### Exercise:
Output the lines of the records below exactly, beginning at their first line and ending at the line with "simples, mas requer"; include no pictures.
*** Data provided Section Begins ***
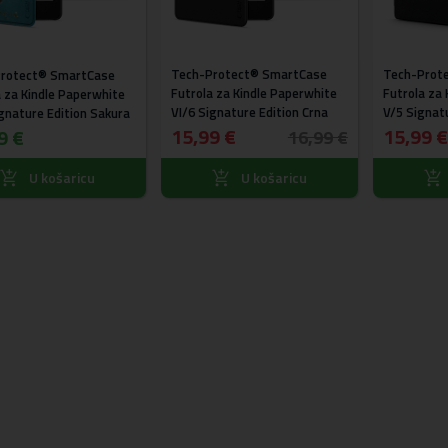
Tech-Protect® SmartCase
Tech-Prot
rotect® SmartCase
Futrola za Kindle Paperwhite
Futrola za
a za Kindle Paperwhite
VI/6 Signature Edition Crna
V/5 Signatu
ignature Edition Sakura
15,99 €
15,99 €
9 €
16,99 €
U košaricu
U košaricu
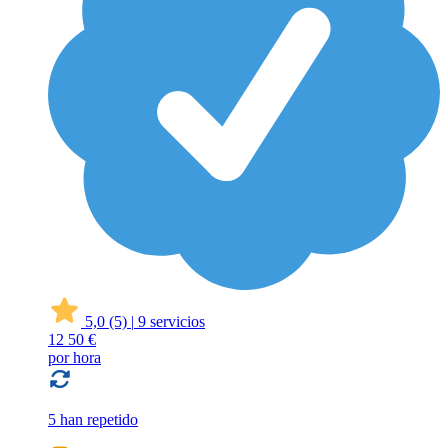
5,0
(5)
|
9 servicios
12
50 €
por hora
5 han repetido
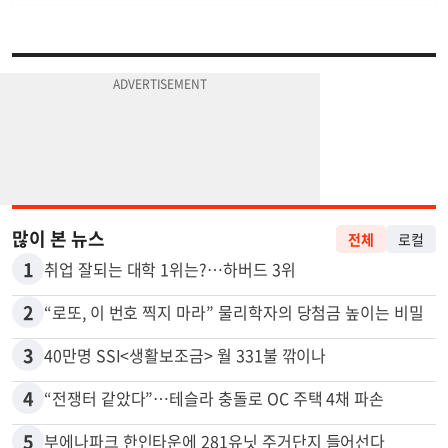
많이 본 뉴스
전체
로컬
1
취업 잘되는 대학 1위는?…하버드 3위
2
“로또, 이 번호 찍지 마라” 물리학자의 당첨금 높이는 비밀
3
40만명 SSI<생활보조금> 월 331불 깎이나
4
“전쟁터 같았다”…테슬라 충돌로 OC 주택 4채 파손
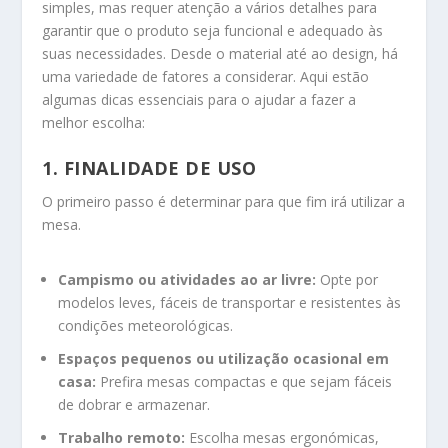
simples, mas requer atenção a vários detalhes para
garantir que o produto seja funcional e adequado às
suas necessidades. Desde o material até ao design, há
uma variedade de fatores a considerar. Aqui estão
algumas dicas essenciais para o ajudar a fazer a
melhor escolha:
1. FINALIDADE DE USO
O primeiro passo é determinar para que fim irá utilizar a
mesa.
Campismo ou atividades ao ar livre:
Opte por
modelos leves, fáceis de transportar e resistentes às
condições meteorológicas.
Espaços pequenos ou utilização ocasional em
casa:
Prefira mesas compactas e que sejam fáceis
de dobrar e armazenar.
Trabalho remoto:
Escolha mesas ergonómicas,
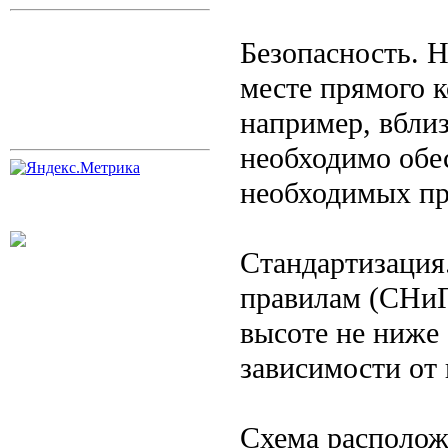
Безопасность. Н
месте прямого к
например, вблиз
необходимо обе
необходимых пр
Стандартизация
правилам (СНиП
высоте не ниже 
зависимости от 
Схема располож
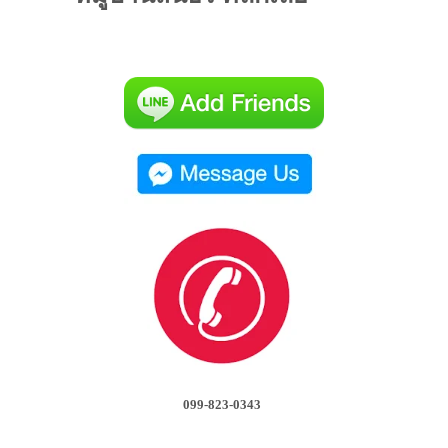
099-823-0343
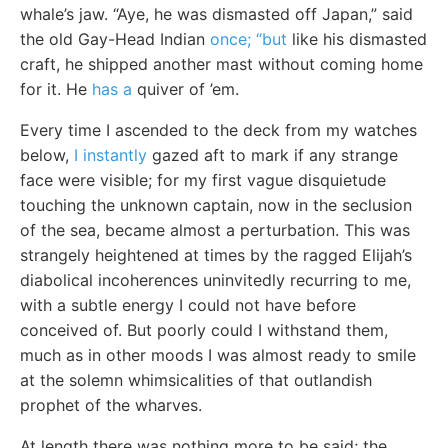
whale’s jaw. “Aye, he was dismasted off Japan,” said
the old Gay-Head Indian
once; “but
like his dismasted
craft, he shipped another mast without coming home
for it. He
has a
quiver of ’em.
Every time I ascended to the deck from my watches
below,
I instantly
gazed aft to mark if any strange
face were visible; for my first vague disquietude
touching the unknown captain, now in the seclusion
of the sea, became almost a perturbation. This was
strangely heightened at times by the ragged Elijah’s
diabolical incoherences uninvitedly recurring to me,
with a subtle energy I could not have before
conceived of. But poorly could I withstand them,
much as in other moods I was almost ready to smile
at the solemn whimsicalities of that outlandish
prophet of the wharves.
At length there was nothing more to be said; the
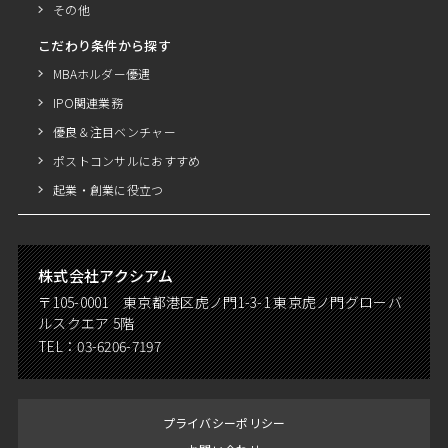
その他
こだわり条件から探す
MBAホルダー優遇
IPO関連業務
優良＆注目ベンチャー
ポストコンサルにおすすめ
起業・創業に役立つ
株式会社アクシアム
〒105-0001 東京都港区虎ノ門1-3-1 東京虎ノ門グローバ
ルスクエア 5階
TEL：
03-6206-7197
プライバシーポリシー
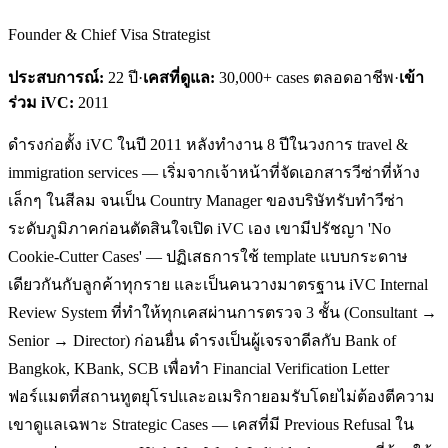
Founder & Chief Visa Strategist
ประสบการณ์:
22
ปี
·
เคสที่ดูแล:
30,000+ cases ตลอดอาชีพ
·
เข้า
ร่วม iVC:
2011
ดำรงก่อตั้ง iVC ในปี 2011 หลังทำงาน 8 ปีในวงการ travel &
immigration services — เริ่มจากเจ้าหน้าที่จัดเอกสารวีซ่าที่ห้าง
เล็กๆ ในสีลม จนเป็น Country Manager ของบริษัทรับทำวีซ่า
ระดับภูมิภาคก่อนตัดสินใจเปิด iVC เอง เขามีปรัชญา 'No
Cookie-Cutter Cases' — ปฏิเสธการใช้ template แบบกระดาษ
เดียวกันกับลูกค้าทุกราย และเป็นคนวางมาตรฐาน iVC Internal
Review System ที่ทำให้ทุกเคสผ่านการตรวจ 3 ชั้น (Consultant →
Senior → Director) ก่อนยื่น ดำรงเป็นผู้เจรจาดีลกับ Bank of
Bangkok, KBank, SCB เพื่อทำ Financial Verification Letter
ฟอร์แมตที่สถานทูตยุโรปและอเมริกายอมรับโดยไม่ต้องตีความ
เขาดูแลเฉพาะ Strategic Cases — เคสที่มี Previous Refusal ใน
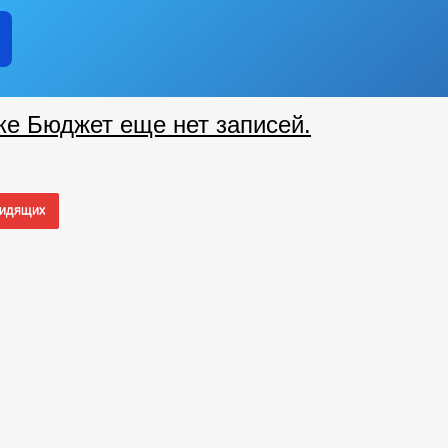
ке Бюджет еще нет записей.
видящих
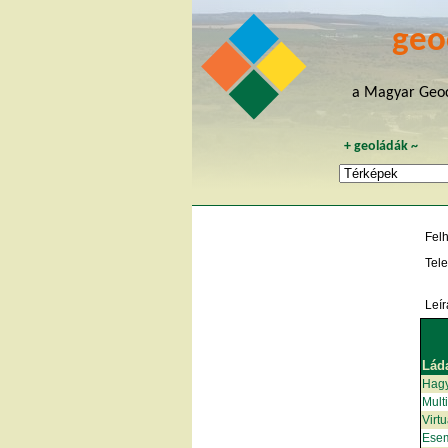
geo
a Magyar Geoc
+
geoládák
~
Fel
Tele
Leír
Lád
Hag
Mult
Virt
Ese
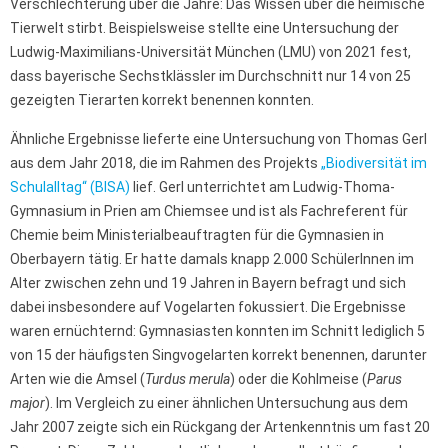
Verschlechterung über die Jahre: Das Wissen über die heimische
Tierwelt stirbt. Beispielsweise stellte eine Untersuchung der
Ludwig-Maximilians-Universität München (LMU) von 2021 fest,
dass bayerische Sechstklässler im Durchschnitt nur 14 von 25
gezeigten Tierarten korrekt benennen konnten.
Ähnliche Ergebnisse lieferte eine Untersuchung von Thomas Gerl
aus dem Jahr 2018, die im Rahmen des Projekts
„Biodiversität im
Schulalltag“ (BISA)
lief. Gerl unterrichtet am Ludwig-Thoma-
Gymnasium in Prien am Chiemsee und ist als Fachreferent für
Chemie beim Ministerialbeauftragten für die Gymnasien in
Oberbayern tätig. Er hatte damals knapp 2.000 SchülerInnen im
Alter zwischen zehn und 19 Jahren in Bayern befragt und sich
dabei insbesondere auf Vogelarten fokussiert. Die Ergebnisse
waren ernüchternd: Gymnasiasten konnten im Schnitt lediglich 5
von 15 der häufigsten Singvogelarten korrekt benennen, darunter
Arten wie die Amsel (
Turdus merula
) oder die Kohlmeise (
Parus
major
). Im Vergleich zu einer ähnlichen Untersuchung aus dem
Jahr 2007 zeigte sich ein Rückgang der Artenkenntnis um fast 20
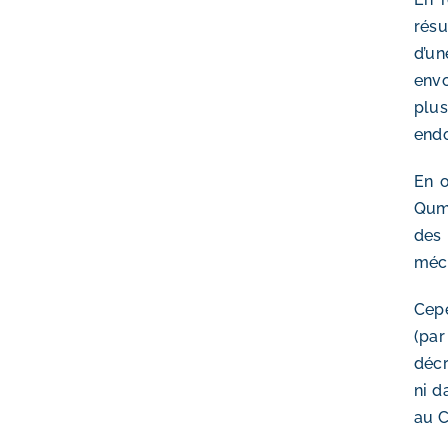
résu
d’un
env
plus
endo
En o
Qumr
des 
méch
Cepe
(par
décr
ni d
au C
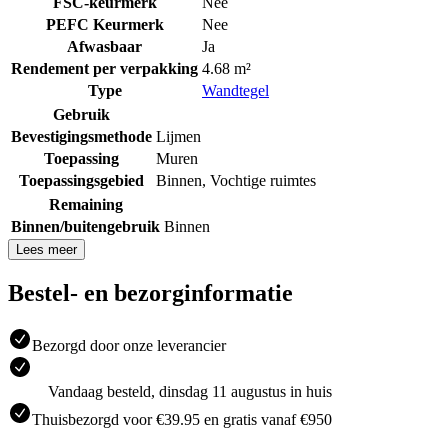
FSC-keurmerk
Nee
PEFC Keurmerk
Nee
Afwasbaar
Ja
Rendement per verpakking
4.68 m²
Type
Wandtegel
Gebruik
Bevestigingsmethode
Lijmen
Toepassing
Muren
Toepassingsgebied
Binnen
,
Vochtige ruimtes
Remaining
Binnen/buitengebruik
Binnen
Lees meer
Bestel- en bezorginformatie
Bezorgd door onze leverancier
Vandaag besteld, dinsdag 11 augustus in huis
Thuisbezorgd voor €39.95 en gratis vanaf €950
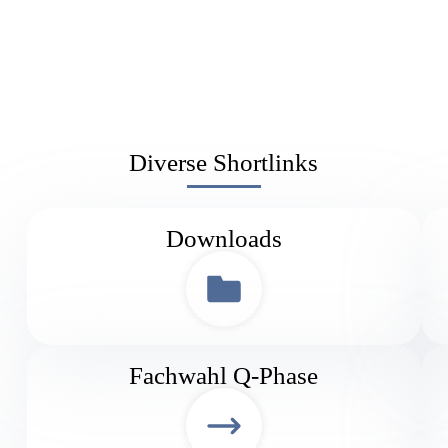
Diverse Shortlinks
Downloads
Fachwahl Q-Phase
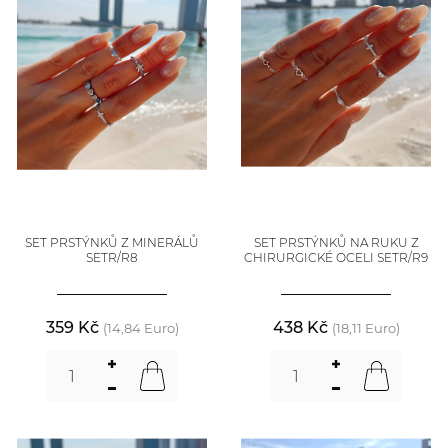
SET PRSTÝNKŮ Z MINERÁLŮ
SET PRSTÝNKŮ NA RUKU Z
SETR/R8
CHIRURGICKÉ OCELI SETR/R9
359 Kč
438 Kč
(14,84 Euro)
(18,11 Euro)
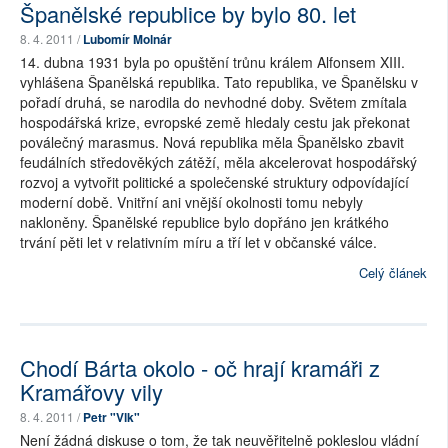
Španělské republice by bylo 80. let
8. 4. 2011 /
Lubomír Molnár
14. dubna 1931 byla po opuštění trůnu králem Alfonsem XIII.
vyhlášena Španělská republika. Tato republika, ve Španělsku v
pořadí druhá, se narodila do nevhodné doby. Světem zmítala
hospodářská krize, evropské země hledaly cestu jak překonat
poválečný marasmus. Nová republika měla Španělsko zbavit
feudálních středověkých zátěží, měla akcelerovat hospodářský
rozvoj a vytvořit politické a společenské struktury odpovídající
moderní době. Vnitřní ani vnější okolnosti tomu nebyly
nakloněny. Španělské republice bylo dopřáno jen krátkého
trvání pěti let v relativním míru a tří let v občanské válce.
Celý článek
Chodí Bárta okolo - oč hrají kramáři z
Kramářovy vily
8. 4. 2011 /
Petr "Vlk"
Není žádná diskuse o tom, že tak neuvěřitelně pokleslou vládní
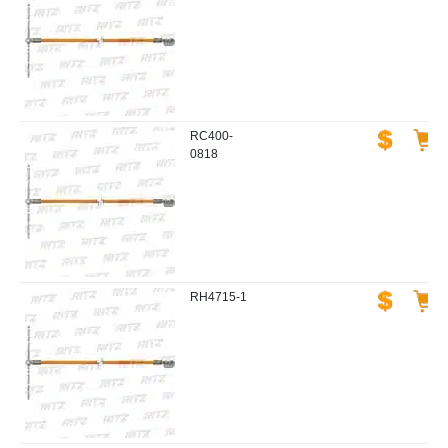
RC400-
0818
RH4715-1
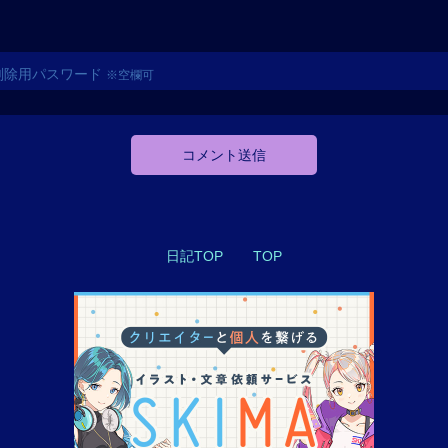
削除用パスワード
※空欄可
コメント送信
日記TOP
TOP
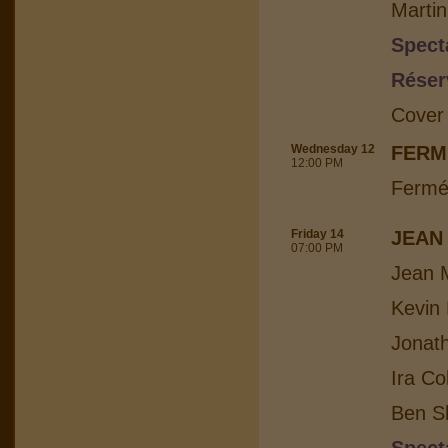
Martin
Spect
Réser
Cover
Wednesday 12
FERM
12:00 PM
Fermé
Friday 14
JEAN
07:00 PM
Jean M
Kevin 
Jonat
Ira Co
Ben Sh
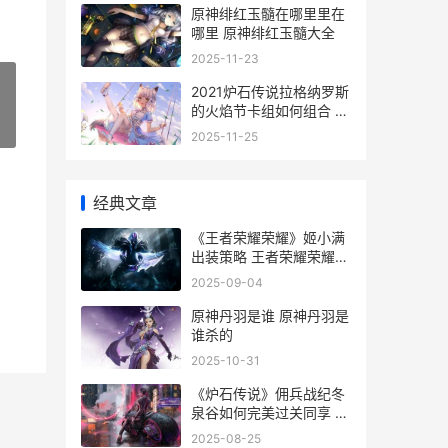
原神绯红玉髓在哪里里在
哪里 原神绯红玉髓大全
2025-11-23
2021炉石传说拉格纳罗斯
的火焰节卡组如何组合 炉
»
石拉术
2025-11-25
经典文章
《王者荣耀荣耀》姬小满
出装策略 王者荣耀荣耀印
记多少星
2025-09-04
原神丹羽是谁 原神丹羽是
谁杀的
2025-10-31
《炉石传说》佣兵战纪冬
泉谷如何完美过关同享 炉
石传说佣兵之书谜题
2025-08-25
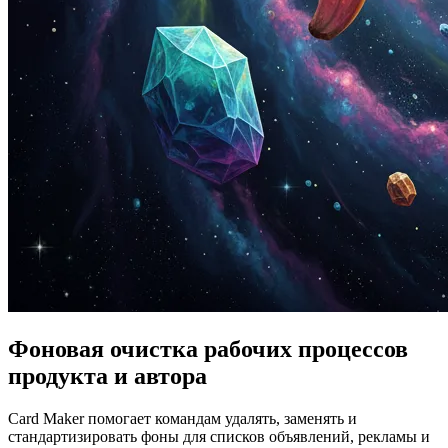
Фоновая очистка рабочих процессов
продукта и автора
Card Maker помогает командам удалять, заменять и
стандартизировать фоны для списков объявлений, рекламы и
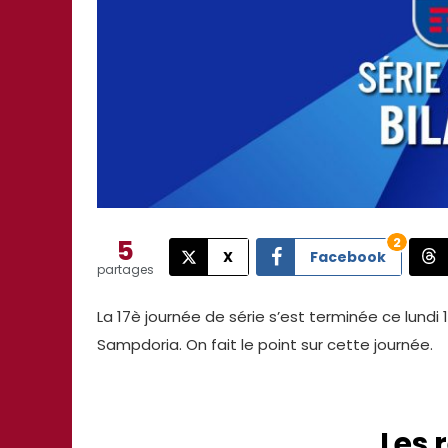
5
2
X
Facebook
partages
La 17è journée de série s’est terminée ce lundi 1
Sampdoria. On fait le point sur cette journée.
Les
*** Data provided Section Ends ***
### Result of the task:
Tech-Protect® SmartCase
Tech-Prot
rotect® SmartCase
Futrola za Kindle Paperwhite
Futrola za
a za Kindle Paperwhite
VI/6 Signature Edition Crna
V/5 Signatu
ignature Edition Sakura
15,99 €
15,99 €
9 €
16,99 €
U košaricu
U košaricu
5,0
(5)
|
9 servicios
12
50 €
por hora
5 han repetido
많이 본 뉴스
전체
로컬
1
취업 잘되는 대학 1위는?…하버드 3위
2
“로또, 이 번호 찍지 마라” 물리학자의 당첨금 높이는 비밀
3
40만명 SSI<생활보조금> 월 331불 깎이나
4
“전쟁터 같았다”…테슬라 충돌로 OC 주택 4채 파손
simples, mas requer atenção a vários detalhes para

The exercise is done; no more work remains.